[Stored items from a collection]
○ ○ ○ ○

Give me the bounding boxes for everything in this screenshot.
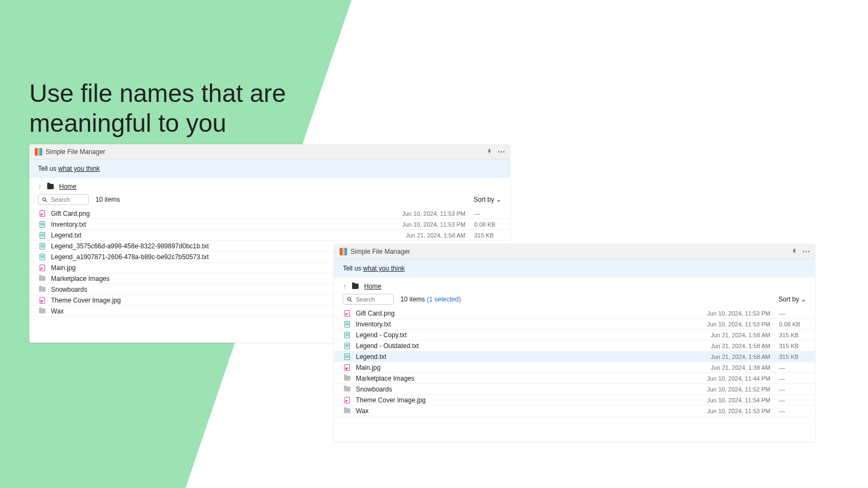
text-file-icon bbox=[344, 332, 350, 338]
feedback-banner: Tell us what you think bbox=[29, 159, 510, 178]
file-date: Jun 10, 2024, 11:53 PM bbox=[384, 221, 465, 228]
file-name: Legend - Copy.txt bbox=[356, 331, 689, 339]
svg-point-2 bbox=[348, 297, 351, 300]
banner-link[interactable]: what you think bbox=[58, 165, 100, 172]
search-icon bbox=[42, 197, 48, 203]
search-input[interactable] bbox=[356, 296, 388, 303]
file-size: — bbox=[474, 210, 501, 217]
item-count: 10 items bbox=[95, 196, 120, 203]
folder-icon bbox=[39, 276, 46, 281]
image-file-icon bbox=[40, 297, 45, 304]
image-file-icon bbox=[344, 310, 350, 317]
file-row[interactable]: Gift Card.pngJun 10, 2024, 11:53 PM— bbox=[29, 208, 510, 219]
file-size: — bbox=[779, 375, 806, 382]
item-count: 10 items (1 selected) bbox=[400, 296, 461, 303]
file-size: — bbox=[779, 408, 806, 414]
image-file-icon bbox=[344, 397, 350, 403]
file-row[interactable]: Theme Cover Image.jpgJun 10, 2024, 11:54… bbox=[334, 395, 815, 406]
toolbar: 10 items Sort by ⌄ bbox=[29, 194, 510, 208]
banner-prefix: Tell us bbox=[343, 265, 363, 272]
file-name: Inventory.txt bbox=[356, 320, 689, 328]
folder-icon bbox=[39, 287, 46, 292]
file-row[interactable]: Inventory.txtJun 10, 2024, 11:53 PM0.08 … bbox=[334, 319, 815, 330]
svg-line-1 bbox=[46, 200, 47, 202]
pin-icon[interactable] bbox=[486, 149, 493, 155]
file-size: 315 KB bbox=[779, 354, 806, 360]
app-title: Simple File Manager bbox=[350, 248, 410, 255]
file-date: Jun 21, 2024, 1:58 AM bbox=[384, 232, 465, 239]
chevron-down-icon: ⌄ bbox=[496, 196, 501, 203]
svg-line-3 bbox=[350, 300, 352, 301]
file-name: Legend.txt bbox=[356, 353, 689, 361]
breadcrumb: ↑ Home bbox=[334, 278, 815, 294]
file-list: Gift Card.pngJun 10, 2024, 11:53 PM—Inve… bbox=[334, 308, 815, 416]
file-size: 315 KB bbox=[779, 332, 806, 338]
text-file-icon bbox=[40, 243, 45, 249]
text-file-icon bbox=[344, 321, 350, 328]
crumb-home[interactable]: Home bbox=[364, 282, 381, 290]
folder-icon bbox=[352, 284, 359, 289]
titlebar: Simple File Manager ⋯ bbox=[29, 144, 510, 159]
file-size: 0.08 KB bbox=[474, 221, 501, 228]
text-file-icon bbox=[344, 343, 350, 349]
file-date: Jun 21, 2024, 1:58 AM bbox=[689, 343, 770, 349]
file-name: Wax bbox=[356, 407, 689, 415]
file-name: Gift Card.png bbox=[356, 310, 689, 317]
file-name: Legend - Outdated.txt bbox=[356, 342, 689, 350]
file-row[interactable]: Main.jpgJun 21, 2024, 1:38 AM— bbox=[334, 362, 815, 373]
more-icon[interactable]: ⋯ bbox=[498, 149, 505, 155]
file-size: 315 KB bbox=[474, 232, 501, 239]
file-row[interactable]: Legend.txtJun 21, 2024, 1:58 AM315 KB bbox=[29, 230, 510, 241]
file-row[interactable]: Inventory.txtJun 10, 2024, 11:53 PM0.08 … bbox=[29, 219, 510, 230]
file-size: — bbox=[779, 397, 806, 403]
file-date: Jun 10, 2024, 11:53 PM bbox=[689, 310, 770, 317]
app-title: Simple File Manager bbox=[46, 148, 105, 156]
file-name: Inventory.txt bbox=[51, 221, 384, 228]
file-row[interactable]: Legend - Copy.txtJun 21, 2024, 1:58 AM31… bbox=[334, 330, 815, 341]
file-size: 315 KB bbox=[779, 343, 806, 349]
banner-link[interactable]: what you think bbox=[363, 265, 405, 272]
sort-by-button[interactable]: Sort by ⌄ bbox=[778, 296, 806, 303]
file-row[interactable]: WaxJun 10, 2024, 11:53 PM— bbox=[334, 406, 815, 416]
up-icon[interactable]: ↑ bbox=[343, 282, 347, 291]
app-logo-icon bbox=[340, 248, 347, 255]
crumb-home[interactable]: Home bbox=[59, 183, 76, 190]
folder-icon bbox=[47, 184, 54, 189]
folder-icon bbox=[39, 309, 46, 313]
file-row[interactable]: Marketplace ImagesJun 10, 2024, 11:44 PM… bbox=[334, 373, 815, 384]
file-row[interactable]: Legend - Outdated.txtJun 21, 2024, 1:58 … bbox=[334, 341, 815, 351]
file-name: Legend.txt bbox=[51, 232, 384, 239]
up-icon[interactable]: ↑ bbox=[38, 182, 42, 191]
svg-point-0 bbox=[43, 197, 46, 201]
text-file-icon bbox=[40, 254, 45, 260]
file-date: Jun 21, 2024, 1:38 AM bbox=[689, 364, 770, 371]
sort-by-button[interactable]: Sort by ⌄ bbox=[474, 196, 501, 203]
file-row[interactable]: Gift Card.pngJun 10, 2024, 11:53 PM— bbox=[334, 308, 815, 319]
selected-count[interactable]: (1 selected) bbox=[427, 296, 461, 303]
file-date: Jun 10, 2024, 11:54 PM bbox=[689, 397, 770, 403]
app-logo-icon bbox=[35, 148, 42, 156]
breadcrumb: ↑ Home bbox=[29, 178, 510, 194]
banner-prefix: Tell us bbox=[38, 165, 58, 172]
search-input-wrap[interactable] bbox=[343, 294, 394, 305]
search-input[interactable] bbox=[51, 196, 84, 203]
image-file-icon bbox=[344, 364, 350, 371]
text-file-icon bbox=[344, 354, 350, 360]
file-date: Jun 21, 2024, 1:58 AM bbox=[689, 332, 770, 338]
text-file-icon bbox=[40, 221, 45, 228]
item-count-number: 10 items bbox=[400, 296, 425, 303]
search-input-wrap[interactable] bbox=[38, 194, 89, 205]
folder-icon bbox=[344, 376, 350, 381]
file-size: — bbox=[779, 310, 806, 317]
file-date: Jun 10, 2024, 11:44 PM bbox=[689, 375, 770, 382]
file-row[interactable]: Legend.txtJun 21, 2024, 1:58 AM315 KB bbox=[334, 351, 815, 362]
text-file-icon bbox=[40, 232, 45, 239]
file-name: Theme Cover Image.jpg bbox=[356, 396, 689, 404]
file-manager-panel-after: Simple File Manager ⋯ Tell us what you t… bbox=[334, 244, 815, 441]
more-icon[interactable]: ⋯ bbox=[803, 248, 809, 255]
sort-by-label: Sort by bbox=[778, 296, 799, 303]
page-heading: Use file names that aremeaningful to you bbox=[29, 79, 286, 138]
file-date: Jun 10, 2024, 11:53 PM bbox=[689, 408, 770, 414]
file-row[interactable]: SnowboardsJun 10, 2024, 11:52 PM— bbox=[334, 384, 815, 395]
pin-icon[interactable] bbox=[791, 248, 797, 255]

○ ○ ○ ○

- Work to be completed:
The records are given above. Copy each line in them that holds "Home".

- Written response:
breadcrumb: ↑ Home bbox=[334, 278, 815, 294]
crumb-home[interactable]: Home bbox=[364, 282, 381, 290]
crumb-home[interactable]: Home bbox=[59, 183, 76, 190]
breadcrumb: ↑ Home bbox=[29, 178, 510, 194]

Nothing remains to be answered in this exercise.